All of this is common knowledge, of course. To say that our educational
regime teaches little except the cramming of random facts would be to
state the obvious. But despite this assertion, there is little effort to
change the status quo. Students who score highly on the SLC are still
celebrated and garlanded as heroes, despite knowing just how fraught the
exams are with problems. Perhaps it is a celebration of the
perseverance of these kids to have been able to cynically manipulate the
system to come out on top. I have known students who built near-eidetic
memories and extravagant mnemonic devices, all to cram every single
word from their textbooks into their brains, as is.

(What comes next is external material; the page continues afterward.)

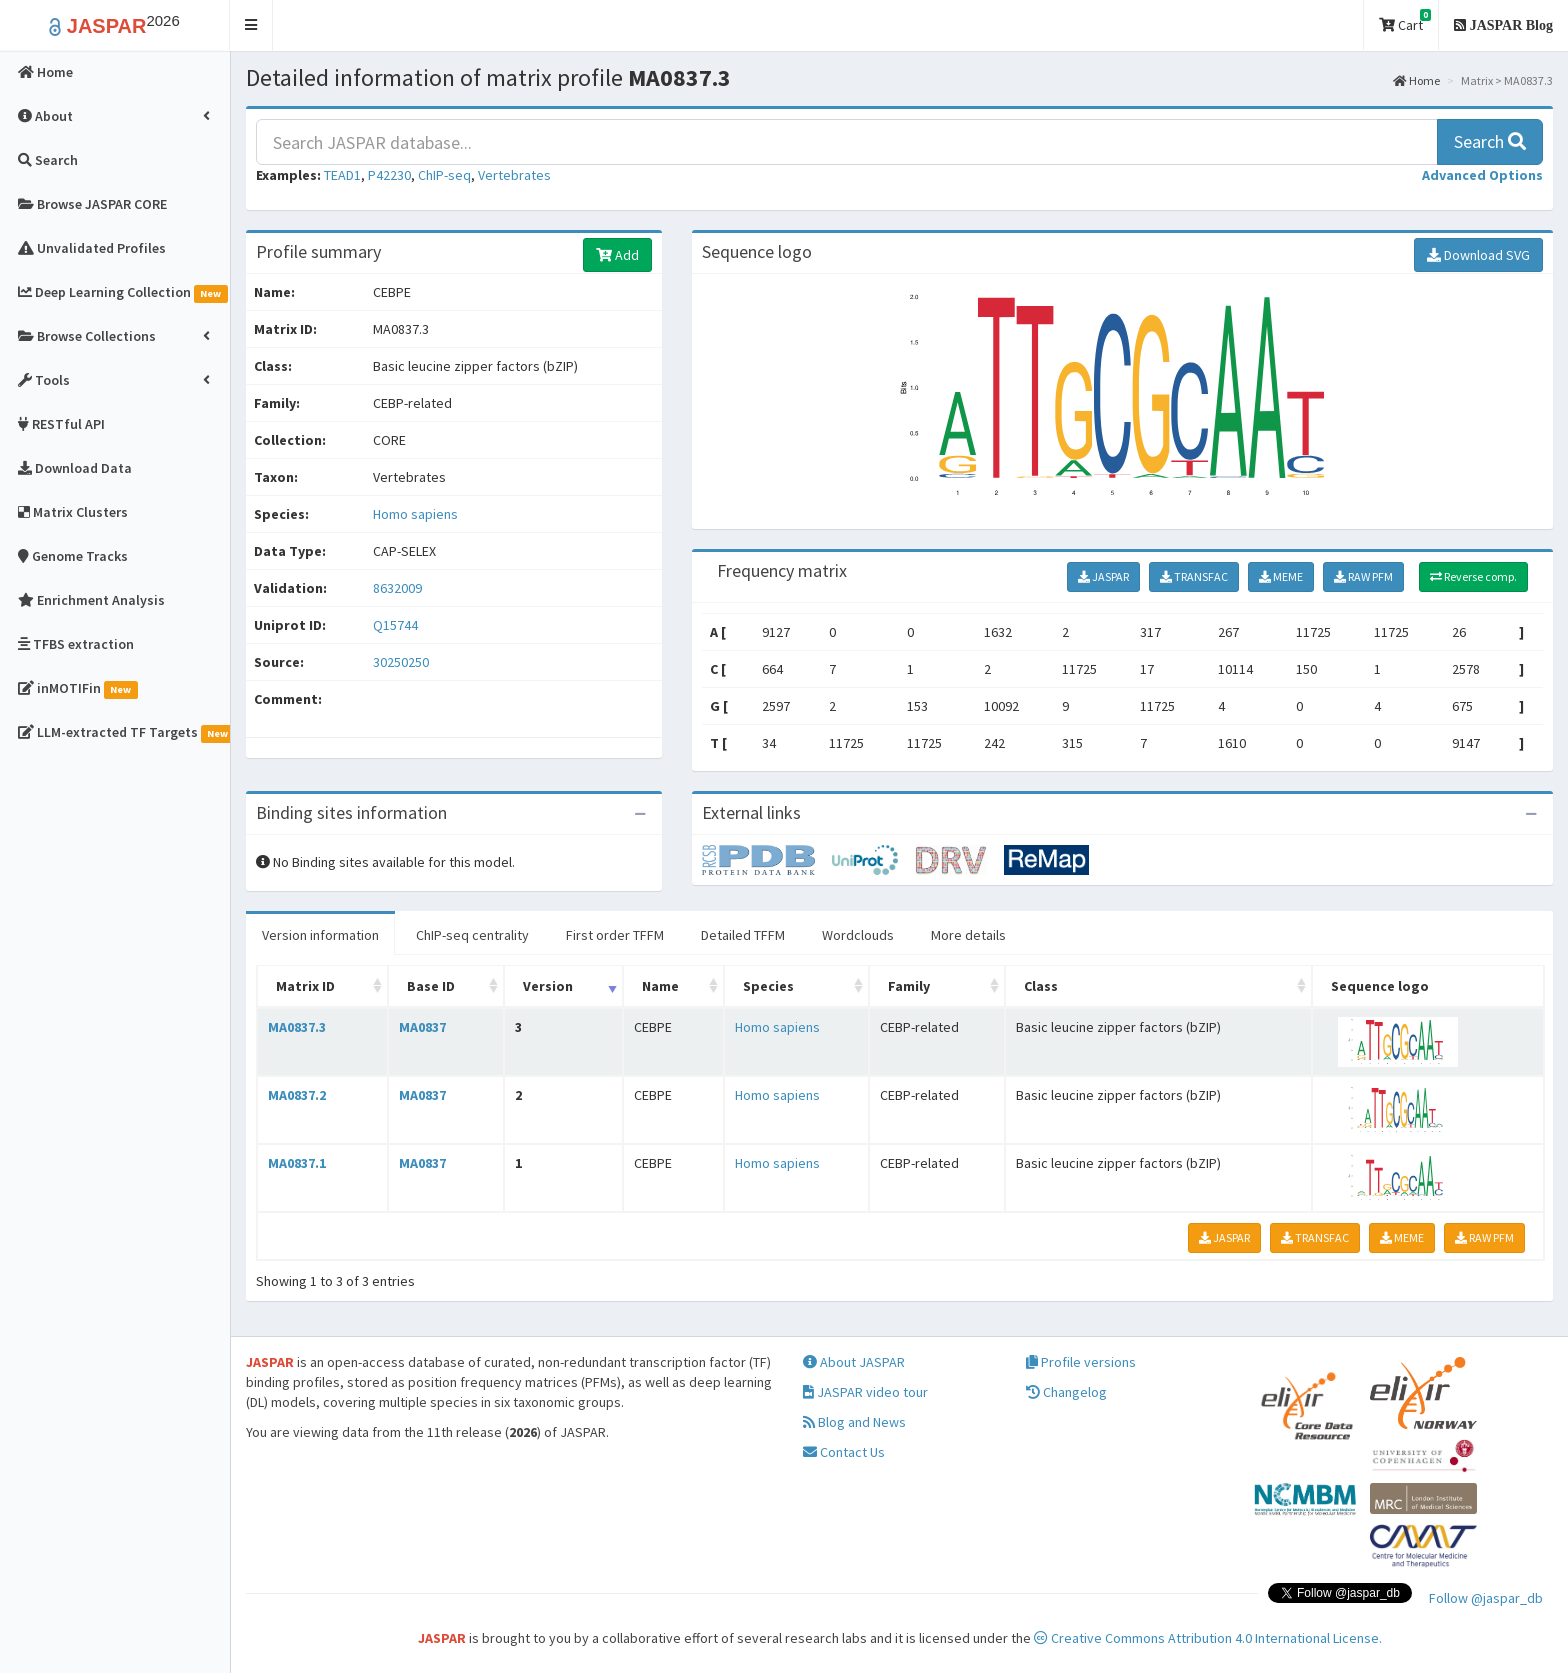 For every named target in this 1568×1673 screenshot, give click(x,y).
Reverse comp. (1473, 576)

Learning should be its own reward, and in younger years, when the SLC is
far away, it is. You learn for the sake of learning, but with grades
nine and ten, the iron gate casts too large and black of a shadow. Our
system thus fosters narrow individuals for whom learning happens in
schools and nowhere else. But education is not something that stops when
you graduate; it is a life-long endeavour. The way our current system
is set-up, it encourages complacency in knowledge—that what you know, if
you know everything that is in the books, is enough and will always be
enough. This paradigm follows students out of high school and into
college and university. This is why I have encountered so many
psychology majors who still quote Freud without irony and so many
English majors whose diction is stuck in the 1950s. There is little room
for evolution, even though knowledge is never static.
Someone famous once said that the whole point of education is to turn
mirrors into windows. Mirrors are only able to show you a static image,
of you as you are. There’s no telling what lies outside of windows, the
horizons are endless. True education is the kind that opens up
opportunities to pursue knowledge, that arms you with the tools required
to never stop questioning. When it comes to knowledge, it is not the
end goal that is important but the process. As Socrates would have it,
the pursuit of knowledge is the only good life. After all, the
unexamined life is not worth living.